Sometime ago, a close friend and fellow-collector asked to borrow a liver-colored decanter, one deeply marked here and there with black iron, to show to his teachers and friends. I refused with a quite preemptory no - which he understood - and loaned instead a kang ttsi peach-blow amphora of museum quality, spotted with pistachio-green and housed in its own box. The amphora had cost two hundred times the price of the other, and represented a great sacrifice for a teacher. The Decanter, however is John O'Leary at his best. I can if the amphora is lost or broken, at least visit places were its like are on view. But though I began collecting O'Leary in the early 60's, I have no reason to believe that there is anything even roughly like that decanter and I do not expect to see its sort again.

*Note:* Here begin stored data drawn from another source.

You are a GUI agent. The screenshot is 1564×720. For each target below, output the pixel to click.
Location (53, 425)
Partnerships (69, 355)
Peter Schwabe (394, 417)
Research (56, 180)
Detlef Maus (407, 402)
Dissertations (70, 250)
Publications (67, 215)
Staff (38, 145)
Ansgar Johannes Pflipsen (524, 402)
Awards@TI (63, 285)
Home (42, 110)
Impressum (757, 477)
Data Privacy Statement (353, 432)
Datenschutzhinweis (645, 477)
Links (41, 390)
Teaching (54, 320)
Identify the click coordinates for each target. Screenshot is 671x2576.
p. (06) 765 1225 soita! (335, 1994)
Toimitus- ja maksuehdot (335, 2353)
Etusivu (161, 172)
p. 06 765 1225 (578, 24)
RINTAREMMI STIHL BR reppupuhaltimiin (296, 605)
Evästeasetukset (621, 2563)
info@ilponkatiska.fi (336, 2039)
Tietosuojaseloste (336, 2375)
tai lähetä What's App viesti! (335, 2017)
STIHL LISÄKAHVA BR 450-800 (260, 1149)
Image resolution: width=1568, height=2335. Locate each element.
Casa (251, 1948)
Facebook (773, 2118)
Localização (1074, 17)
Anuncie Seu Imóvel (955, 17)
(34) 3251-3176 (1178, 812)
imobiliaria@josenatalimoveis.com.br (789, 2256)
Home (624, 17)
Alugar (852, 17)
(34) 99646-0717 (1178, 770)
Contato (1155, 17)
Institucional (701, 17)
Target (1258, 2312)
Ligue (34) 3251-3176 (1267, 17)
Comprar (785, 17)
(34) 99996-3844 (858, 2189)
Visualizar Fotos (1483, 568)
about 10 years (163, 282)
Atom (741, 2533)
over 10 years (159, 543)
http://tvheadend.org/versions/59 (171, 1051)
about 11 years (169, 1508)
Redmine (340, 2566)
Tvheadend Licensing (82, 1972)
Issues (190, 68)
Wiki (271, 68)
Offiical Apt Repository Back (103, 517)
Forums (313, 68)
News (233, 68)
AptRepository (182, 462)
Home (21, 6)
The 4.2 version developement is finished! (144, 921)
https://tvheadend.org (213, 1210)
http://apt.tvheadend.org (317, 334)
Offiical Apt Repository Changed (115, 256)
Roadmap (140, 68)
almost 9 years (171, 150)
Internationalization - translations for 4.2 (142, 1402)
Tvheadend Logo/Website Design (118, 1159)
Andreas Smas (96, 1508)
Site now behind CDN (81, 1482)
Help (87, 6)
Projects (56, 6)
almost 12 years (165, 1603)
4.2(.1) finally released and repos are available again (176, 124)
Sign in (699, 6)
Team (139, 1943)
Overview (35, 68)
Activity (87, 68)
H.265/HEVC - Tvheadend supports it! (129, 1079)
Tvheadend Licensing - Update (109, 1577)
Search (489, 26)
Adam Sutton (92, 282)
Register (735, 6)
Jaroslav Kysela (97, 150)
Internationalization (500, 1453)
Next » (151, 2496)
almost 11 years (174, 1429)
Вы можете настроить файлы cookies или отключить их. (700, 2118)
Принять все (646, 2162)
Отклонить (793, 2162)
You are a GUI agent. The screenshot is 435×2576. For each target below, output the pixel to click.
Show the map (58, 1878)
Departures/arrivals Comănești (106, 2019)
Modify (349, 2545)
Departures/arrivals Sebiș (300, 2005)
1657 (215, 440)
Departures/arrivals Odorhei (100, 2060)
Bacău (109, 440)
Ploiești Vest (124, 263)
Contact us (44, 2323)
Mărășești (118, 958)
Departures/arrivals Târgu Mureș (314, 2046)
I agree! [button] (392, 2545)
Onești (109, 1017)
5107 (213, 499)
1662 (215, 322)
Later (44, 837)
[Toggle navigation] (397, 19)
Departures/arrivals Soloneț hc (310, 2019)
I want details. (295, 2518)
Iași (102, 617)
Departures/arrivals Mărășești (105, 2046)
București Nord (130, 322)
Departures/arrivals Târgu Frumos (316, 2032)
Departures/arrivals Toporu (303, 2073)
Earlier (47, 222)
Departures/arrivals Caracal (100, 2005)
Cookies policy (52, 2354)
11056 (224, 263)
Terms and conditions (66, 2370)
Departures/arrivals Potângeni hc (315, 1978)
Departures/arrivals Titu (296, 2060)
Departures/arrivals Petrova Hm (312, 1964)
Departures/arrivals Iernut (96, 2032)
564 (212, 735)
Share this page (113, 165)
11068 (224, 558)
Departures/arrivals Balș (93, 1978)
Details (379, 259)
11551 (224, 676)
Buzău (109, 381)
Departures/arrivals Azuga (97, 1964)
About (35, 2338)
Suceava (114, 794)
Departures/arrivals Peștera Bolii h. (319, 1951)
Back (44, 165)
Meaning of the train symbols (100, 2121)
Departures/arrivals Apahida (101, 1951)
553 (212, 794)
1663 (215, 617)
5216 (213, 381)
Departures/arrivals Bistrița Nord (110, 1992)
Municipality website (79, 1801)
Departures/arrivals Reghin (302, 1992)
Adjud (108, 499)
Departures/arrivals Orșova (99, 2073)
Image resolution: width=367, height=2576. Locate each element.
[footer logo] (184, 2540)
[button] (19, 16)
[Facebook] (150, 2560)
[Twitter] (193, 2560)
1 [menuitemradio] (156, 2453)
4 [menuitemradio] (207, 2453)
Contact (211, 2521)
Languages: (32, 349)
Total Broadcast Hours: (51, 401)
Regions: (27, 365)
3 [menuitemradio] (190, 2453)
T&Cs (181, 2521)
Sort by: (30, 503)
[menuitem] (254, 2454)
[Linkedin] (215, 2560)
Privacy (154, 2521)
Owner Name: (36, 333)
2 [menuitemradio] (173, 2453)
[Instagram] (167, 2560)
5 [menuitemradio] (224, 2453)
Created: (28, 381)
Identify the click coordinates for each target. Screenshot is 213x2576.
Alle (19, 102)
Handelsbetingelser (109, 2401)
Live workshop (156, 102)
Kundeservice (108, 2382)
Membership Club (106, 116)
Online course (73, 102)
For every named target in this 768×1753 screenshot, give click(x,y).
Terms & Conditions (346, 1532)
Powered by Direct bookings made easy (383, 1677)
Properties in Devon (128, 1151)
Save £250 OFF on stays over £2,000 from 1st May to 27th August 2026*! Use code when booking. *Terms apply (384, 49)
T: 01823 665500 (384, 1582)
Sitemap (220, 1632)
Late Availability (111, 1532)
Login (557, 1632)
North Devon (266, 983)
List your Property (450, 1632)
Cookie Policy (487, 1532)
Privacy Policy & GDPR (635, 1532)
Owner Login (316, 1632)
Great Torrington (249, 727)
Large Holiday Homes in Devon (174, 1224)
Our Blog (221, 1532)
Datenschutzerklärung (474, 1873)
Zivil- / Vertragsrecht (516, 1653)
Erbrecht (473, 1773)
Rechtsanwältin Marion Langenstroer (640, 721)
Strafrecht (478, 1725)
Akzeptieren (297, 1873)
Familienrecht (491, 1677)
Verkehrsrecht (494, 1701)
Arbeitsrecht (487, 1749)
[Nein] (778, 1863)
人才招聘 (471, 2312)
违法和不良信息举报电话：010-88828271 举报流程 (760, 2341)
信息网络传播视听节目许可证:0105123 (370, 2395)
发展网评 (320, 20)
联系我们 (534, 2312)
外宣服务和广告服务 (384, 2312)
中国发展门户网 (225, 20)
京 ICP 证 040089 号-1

That is the effect Jack has when he is not effortlessly, it seems - throwing countless hanging planters or other very good ceramic merchandise. These individual pieces - which we hope more and more people will have a chance to know - eschew repetition not from restlessness or dissatisfaction but because he seems to work from a center in which creativity expresses itself in a constant flow of formal inventiveness. Now many of the finest potters, e.g. Hans Coper or Lucie Rie, have worked for years in a pure narrow range of shapes and glazes. Listening to Lucie, one knows for her, rigorous experiment will end only with her life. But certain colors and effects are simply her: egg yolk uranium yellow, for instance, or her use of potassium manganese. The Leech family and their disciples have similarly achieved and extraordinary expressiveness through a very narrow spectrum, One has the impression of an achieved resource totally exploited. This is their way and a very good one.

But Jack travels a less frequented path, or grows in a different way, In which the very glazes change and evolve, in which no perfection is dwelt upon, because resistless growth has already gone beyond it. A retrospective would show a body of work in which each piece basked in a genius of its own. The pots would be clearly the work of one man, but the unity is that of a personality. The are as ancient and as contemporary as of the oldest and the newest. No one can be familiar with the work of thousands of potter, but in my years of studying and collecting, I have seen nothing to unsettle my belief that Jack may be our greatest American potter.